I’m so pleased you’re here.



So by way of an introduction, I’m Julie, I’m a trauma therapist and one of the main reasons for this website is to demystify and normalise trauma; because it’s not just to do with war, acts of violence and abuse; it’s an everyday thing that we are all living with the effects of, and almost none of us are exempt from.


If you have lived as part of our world today, with the experiences and cultural conditioning of early childhood; a family, school, and society, it will have had a profound and frequently damaging effect on your life and your capacity for health, happiness and well-being. Fundamentally it has to do with whether your human needs are being met or not.
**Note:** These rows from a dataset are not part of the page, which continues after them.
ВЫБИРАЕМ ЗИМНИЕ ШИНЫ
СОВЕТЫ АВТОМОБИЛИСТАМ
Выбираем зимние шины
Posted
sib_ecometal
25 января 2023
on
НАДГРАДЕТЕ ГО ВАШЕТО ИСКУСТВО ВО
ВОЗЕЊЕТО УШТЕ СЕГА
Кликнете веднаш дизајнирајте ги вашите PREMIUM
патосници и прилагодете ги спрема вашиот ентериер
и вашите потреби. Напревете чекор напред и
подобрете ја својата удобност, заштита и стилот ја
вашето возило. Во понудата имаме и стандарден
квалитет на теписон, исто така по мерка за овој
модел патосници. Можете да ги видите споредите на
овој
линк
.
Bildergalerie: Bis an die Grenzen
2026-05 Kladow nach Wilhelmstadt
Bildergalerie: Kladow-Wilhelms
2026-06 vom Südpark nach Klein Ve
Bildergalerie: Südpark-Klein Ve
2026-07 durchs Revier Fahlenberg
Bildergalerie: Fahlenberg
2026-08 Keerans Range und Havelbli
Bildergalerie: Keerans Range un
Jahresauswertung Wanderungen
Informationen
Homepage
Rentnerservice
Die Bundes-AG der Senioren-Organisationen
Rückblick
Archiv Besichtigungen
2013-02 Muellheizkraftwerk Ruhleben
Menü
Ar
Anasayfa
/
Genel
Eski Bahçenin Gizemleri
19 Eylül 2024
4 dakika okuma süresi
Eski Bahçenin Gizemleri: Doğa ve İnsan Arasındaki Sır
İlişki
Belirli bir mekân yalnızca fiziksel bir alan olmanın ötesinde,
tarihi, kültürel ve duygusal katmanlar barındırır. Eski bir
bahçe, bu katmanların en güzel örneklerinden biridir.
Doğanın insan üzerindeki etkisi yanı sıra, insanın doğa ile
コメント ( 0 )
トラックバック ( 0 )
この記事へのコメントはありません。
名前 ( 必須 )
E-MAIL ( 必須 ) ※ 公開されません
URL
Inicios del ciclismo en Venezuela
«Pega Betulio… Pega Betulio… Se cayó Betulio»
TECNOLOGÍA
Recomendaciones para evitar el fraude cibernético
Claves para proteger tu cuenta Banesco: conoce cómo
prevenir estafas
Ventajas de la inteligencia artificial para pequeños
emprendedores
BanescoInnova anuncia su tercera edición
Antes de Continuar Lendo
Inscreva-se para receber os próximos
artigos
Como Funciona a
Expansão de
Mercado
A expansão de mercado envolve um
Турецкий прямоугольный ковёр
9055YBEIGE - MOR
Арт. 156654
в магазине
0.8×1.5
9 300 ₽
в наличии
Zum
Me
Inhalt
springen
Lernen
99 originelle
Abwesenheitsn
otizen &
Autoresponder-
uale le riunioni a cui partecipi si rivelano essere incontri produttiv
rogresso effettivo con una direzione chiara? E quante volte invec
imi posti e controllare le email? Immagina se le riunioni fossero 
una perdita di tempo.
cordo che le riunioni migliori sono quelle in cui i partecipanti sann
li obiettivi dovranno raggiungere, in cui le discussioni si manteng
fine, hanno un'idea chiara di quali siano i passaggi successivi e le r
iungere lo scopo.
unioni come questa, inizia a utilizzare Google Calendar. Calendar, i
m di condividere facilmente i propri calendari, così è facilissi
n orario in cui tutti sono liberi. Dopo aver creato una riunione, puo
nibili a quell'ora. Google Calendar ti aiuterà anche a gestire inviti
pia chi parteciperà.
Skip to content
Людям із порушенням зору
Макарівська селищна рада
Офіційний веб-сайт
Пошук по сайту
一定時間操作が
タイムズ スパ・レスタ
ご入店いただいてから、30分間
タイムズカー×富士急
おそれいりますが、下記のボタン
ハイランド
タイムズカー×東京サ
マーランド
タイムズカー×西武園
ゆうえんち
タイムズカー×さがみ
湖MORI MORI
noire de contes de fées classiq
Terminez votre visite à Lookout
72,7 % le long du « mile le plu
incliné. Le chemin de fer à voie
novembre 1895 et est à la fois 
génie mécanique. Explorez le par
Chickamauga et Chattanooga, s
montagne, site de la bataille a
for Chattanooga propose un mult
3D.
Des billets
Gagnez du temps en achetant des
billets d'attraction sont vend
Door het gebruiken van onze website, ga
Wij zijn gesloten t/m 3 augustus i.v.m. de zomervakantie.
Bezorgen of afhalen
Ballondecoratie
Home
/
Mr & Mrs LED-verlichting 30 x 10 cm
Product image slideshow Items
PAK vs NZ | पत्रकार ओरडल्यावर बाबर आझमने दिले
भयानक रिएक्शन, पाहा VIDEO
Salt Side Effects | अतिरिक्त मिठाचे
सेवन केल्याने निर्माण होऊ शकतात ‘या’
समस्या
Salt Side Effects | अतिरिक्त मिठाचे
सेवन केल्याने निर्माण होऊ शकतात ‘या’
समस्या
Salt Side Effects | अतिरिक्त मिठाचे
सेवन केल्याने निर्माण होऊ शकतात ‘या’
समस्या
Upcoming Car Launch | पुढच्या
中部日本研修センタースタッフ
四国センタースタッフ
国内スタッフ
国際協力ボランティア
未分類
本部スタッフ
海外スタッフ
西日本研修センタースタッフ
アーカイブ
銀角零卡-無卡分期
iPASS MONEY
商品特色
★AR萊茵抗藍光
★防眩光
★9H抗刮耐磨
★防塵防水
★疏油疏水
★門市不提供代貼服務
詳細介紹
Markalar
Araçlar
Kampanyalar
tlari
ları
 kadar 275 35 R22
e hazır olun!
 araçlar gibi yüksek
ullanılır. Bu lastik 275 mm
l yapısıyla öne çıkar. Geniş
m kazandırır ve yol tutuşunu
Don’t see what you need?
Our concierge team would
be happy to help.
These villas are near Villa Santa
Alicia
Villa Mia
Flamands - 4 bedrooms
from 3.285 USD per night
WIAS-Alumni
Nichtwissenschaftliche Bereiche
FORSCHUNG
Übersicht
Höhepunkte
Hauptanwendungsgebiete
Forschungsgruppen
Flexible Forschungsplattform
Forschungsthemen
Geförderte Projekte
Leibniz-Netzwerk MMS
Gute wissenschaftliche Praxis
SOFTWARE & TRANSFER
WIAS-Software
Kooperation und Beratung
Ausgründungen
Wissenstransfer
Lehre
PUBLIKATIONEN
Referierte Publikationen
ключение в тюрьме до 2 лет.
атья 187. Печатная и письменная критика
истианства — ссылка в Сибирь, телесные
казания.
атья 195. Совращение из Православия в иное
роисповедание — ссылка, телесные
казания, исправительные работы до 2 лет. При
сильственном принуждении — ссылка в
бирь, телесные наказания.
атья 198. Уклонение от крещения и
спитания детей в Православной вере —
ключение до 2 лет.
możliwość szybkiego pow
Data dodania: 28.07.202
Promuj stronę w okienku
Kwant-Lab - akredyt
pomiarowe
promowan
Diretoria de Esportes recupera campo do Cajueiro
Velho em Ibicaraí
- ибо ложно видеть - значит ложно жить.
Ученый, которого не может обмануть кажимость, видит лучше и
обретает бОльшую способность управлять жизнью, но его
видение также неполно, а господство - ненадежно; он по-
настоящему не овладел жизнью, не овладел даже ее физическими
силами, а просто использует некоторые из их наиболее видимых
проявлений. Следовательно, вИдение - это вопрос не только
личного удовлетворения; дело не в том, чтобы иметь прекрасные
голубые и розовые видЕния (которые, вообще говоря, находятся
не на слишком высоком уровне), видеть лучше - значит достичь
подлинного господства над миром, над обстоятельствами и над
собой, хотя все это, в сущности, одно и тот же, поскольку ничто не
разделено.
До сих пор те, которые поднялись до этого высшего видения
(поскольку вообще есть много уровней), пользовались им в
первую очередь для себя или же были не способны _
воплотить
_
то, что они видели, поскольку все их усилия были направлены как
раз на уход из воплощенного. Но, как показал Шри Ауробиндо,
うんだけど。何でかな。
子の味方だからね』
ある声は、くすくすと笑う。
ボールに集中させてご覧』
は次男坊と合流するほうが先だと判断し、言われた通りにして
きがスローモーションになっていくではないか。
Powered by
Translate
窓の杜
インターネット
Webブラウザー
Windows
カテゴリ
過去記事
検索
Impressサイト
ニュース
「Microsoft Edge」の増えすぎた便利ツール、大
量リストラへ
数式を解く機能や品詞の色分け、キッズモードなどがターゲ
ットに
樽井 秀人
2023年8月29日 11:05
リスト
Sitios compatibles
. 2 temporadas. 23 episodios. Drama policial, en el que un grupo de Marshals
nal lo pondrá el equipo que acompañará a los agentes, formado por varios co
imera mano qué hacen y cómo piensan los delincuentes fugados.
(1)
And since we live in a society that largely denies human developmental needs — doesn’t even understand them, let alone provide for them — we’re going to have an awful lot of people affected in adverse ways.


In this post I want to start to share with you a little of my understanding of the way trauma affects us in less obvious ways, largely caused by developmental trauma and conditioning, and for you to begin to look at (or extend your knowledge) of how it might be affecting your own life.


There are of course different levels of trauma, and the amount it affects us varies depending on our early attachments and how safe we felt growing up, the amount and severity of the trauma we’ve experienced, and the stability and safety of our current situation, but the symptoms are always the same.


Trauma is anything that dysregulates us mentally, emotionally or physically, and anything that stops us from being our connected, embodied selves.


So how do we differentiate between a normal response to everyday stress and demands on us, and that which is trauma related? Well a big clue is that it’s out of proportion to what’s currently happening or is an ongoing state that isn’t really precipitated by anything external. For example feeling anxious and on high alert/treading on eggshells, or a big reaction to something seemingly small. In both examples we’re letting the past inform how we’re reacting to the present; we’re either hypervigilant to something happening again, or we’re reacting to something as if it’s the past.


Also we can take care of day-to-day stress by having a good night’s sleep, taking a walk in Nature, being with friends, resting; after which we will wake up feeling refreshed. However that’s not true with trauma. We don’t wake up refreshed, it continues to linger and haunt us, and it changes our thoughts and the way we look at life. Trauma is like a distorted lens that colours our view of relationships, perception of threat, ability to trust, ability to be open, and our sense of safety.


So what might have happened to us in the past that would cause these problems? Contrary to popular belief, a traumatic experience doesn’t necessarily have to be something that looks big or catastrophic. It doesn’t have to have been abuse or violence, a bereavement or loss, or a life threatening event, though it could be any of these. Trauma is a normal response by a normal person to something abnormal happening to them. It’s anything that felt overwhelming and you didn’t have the resources to deal with at the time, so your brain treated as a threat to your life and initiated the ‘fight or flight’ response to protect you.


The reality is that trauma can involve any experience that was perceived as frightening, life-threatening and totally overwhelming for the person involved.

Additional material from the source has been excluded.